§ **Goal of the exercise**
Beginning with the top line of the listing below, give again every line up to and including the line with "AI Update (May 2026): OpenAI Ads in"; pictures do not belong in the copy.
"""
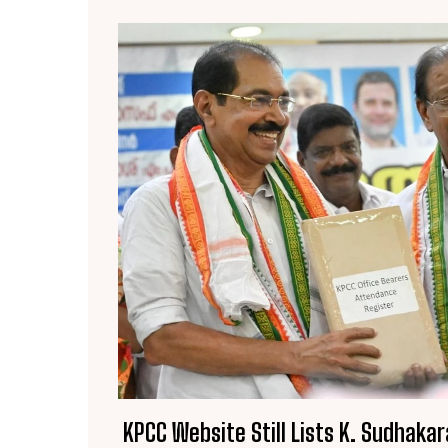
KPCC Website Still Lists K. Sudhakar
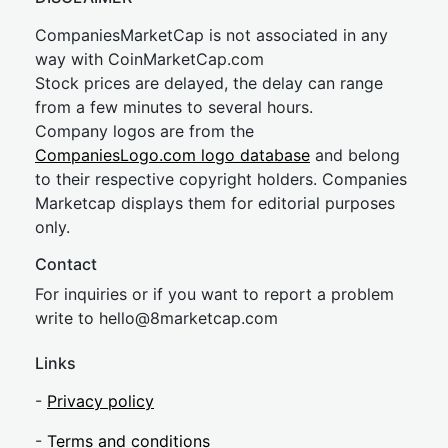
CompaniesMarketCap is not associated in any
way with CoinMarketCap.com
Stock prices are delayed, the delay can range
from a few minutes to several hours.
Company logos are from the
CompaniesLogo.com logo database
and belong
to their respective copyright holders. Companies
Marketcap displays them for editorial purposes
only.
Contact
For inquiries or if you want to report a problem
write to
hel
lo@8market
cap.com
Links
-
Privacy policy
-
Terms and conditions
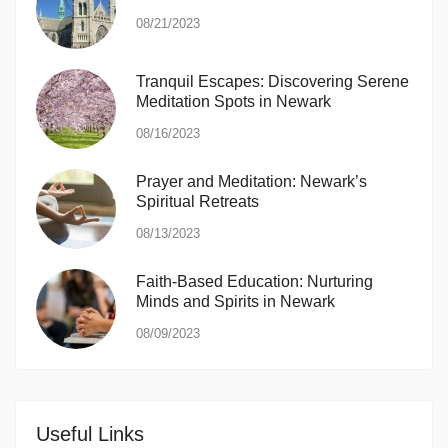
08/21/2023
Tranquil Escapes: Discovering Serene
Meditation Spots in Newark
08/16/2023
Prayer and Meditation: Newark’s
Spiritual Retreats
08/13/2023
Faith-Based Education: Nurturing
Minds and Spirits in Newark
08/09/2023
Useful Links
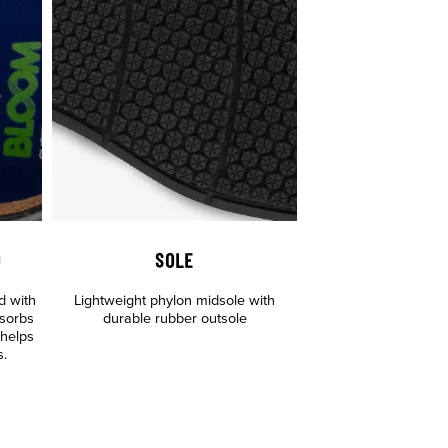
D
SOLE
d with
Lightweight phylon midsole with
sorbs
durable rubber outsole
 helps
s.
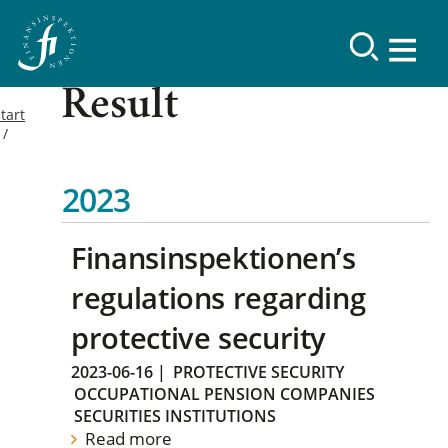
Result
tart
2023
Finansinspektionen’s
regulations regarding
protective security
2023-06-16
|
PROTECTIVE SECURITY
OCCUPATIONAL PENSION COMPANIES
SECURITIES INSTITUTIONS
Read more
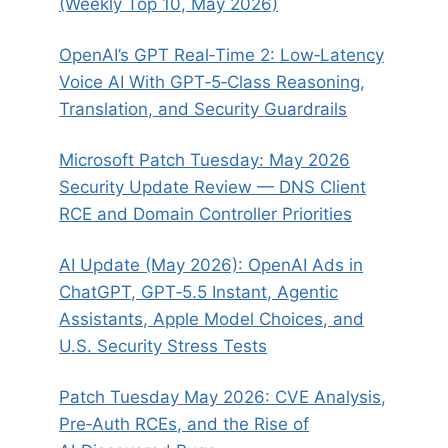
(Weekly Top 10, May 2026)
OpenAI’s GPT Real‑Time 2: Low‑Latency
Voice AI With GPT‑5‑Class Reasoning,
Translation, and Security Guardrails
Microsoft Patch Tuesday: May 2026
Security Update Review — DNS Client
RCE and Domain Controller Priorities
AI Update (May 2026): OpenAI Ads in
ChatGPT, GPT‑5.5 Instant, Agentic
Assistants, Apple Model Choices, and
U.S. Security Stress Tests
Patch Tuesday May 2026: CVE Analysis,
Pre‑Auth RCEs, and the Rise of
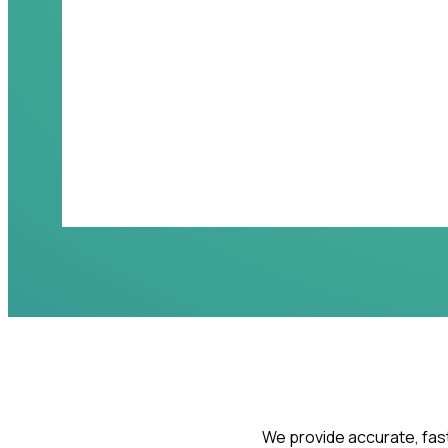
We provide accurate, fast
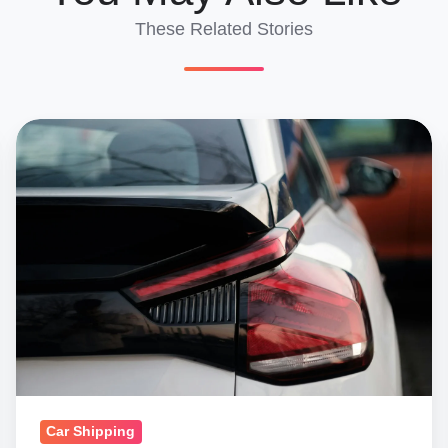
These Related Stories
How
To
Use
Our
Car
Shipping
Cost
Calculator
For
International
Shipping
Car Shipping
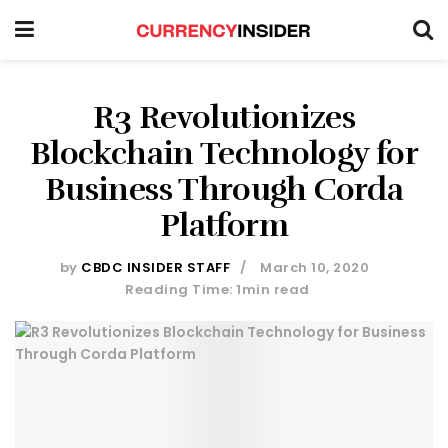
R3 Revolutionizes
Blockchain Technology for
Business Through Corda
Platform
by
CBDC INSIDER STAFF
March 10, 2020
Reading Time: 1min read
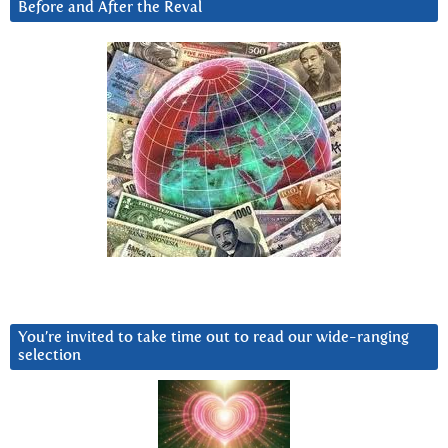
Before and After the Reval
You’re invited to take time out to read our wide-ranging
selection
"""
§ **Answer to the problem**
KPCC Website Still Lists K. Sudhakar
CompaniesMarketCap is not associated in any
way with CoinMarketCap.com
Stock prices are delayed, the delay can range
from a few minutes to several hours.
Company logos are from the
CompaniesLogo.com logo database
and belong
to their respective copyright holders. Companies
Marketcap displays them for editorial purposes
only.
Contact
For inquiries or if you want to report a problem
write to
hel
lo@8market
cap.com
Links
-
Privacy policy
-
Terms and conditions
08/21/2023
Tranquil Escapes: Discovering Serene
Meditation Spots in Newark
08/16/2023
Prayer and Meditation: Newark’s
Spiritual Retreats
08/13/2023
Faith-Based Education: Nurturing
Minds and Spirits in Newark
08/09/2023
Useful Links
D
SOLE
d with
Lightweight phylon midsole with
sorbs
durable rubber outsole
 helps
s.
Result
tart
2023
Finansinspektionen’s
regulations regarding
protective security
2023-06-16
|
PROTECTIVE SECURITY
OCCUPATIONAL PENSION COMPANIES
SECURITIES INSTITUTIONS
Read more
(Weekly Top 10, May 2026)
OpenAI’s GPT Real‑Time 2: Low‑Latency
Voice AI With GPT‑5‑Class Reasoning,
Translation, and Security Guardrails
Microsoft Patch Tuesday: May 2026
Security Update Review — DNS Client
RCE and Domain Controller Priorities
AI Update (May 2026): OpenAI Ads in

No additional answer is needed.